When you’re older, remember that stuff like video games, alcohol, junk food, gambling, porn, and a whole host of other vices can turn on you, and become an addiction that wrecks your health, relationships or even your life. You don’t have to give up all this stuff, but keep them to a minimum. How often and how much is a big difference. It’s the difference between meeting a friend for a beer or two and walking into work hungover most days.
Remember:
You decide- How often and how much.
“There’s a part of me that’s a part of you” said a painter whose name I can’t remember. I don’t think he was talking to anyone in particular, or if he meant we’re all a part of each other. Either way, it’s a beautiful thought.
Gambling is designed to be seductive- Everything about casinos and online gambling sites is about getting you to hand over your cash. It’s a scam. Don’t fall for it!

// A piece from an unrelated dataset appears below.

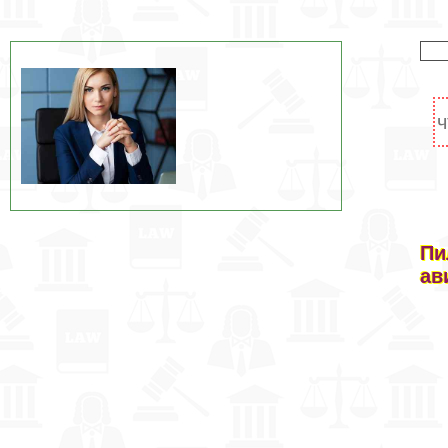
Пи
ав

Sometimes you just have to let go. Let go of a relationship, or a dream, or plans. Let go of a person, a pet, or an object. It's hard. It takes a lot of trust.
Trust the Lord will heal the wound, no matter how deep. His goodness is infinite.
Change always brings feelings of unease. It’s easy to confuse that feeling of unease with the feeling that something must be wrong. Give yourself time to adjust before deciding if a new thing is bad..
Sometimes fear feels like a signal to get out of there, but being uncomfortable in a new situation is totally normal. Practice sitting in that discomfort and you’ll find it gets easier.
Start the tradition of First Sunday dinners. On the first Sunday of the month, have a "mini-holiday" dinner. Invite family, friends. Use the nice dishes, make a big meal. Celebrate family.
The version of you that will handle whatever problem comes your way will be born into existence in the moment when it happens. Trust your future self to handle future challenges.
When choosing a partner I think it's less important that you both "believe" the same things and more important that you VALUE the same things and share the same priorities.
You have to be in a good place to be able to make good choices.
If you’re run-down, sick, grieving, addicted or in a really bad relationship, etc. you won’t be able to make healthy choices. It’s a catch 22 I know.
My point is that you have to take care of yourself (or get help) so you can be in a position to make healthy, good choices.
You don’t have to be friends with people you don’t like. But you can’t decide you don’t like someone unless you get to know them. (Rather than a look or a reputation or a difference, etc.)
You can forgive someone without speaking to them. Or you can move on without forgiving. Closure isn’t necessary to moving on. The only thing necessary is to move. Move your body, change your perspective, go on a trip, go to a new coffee shop, just move.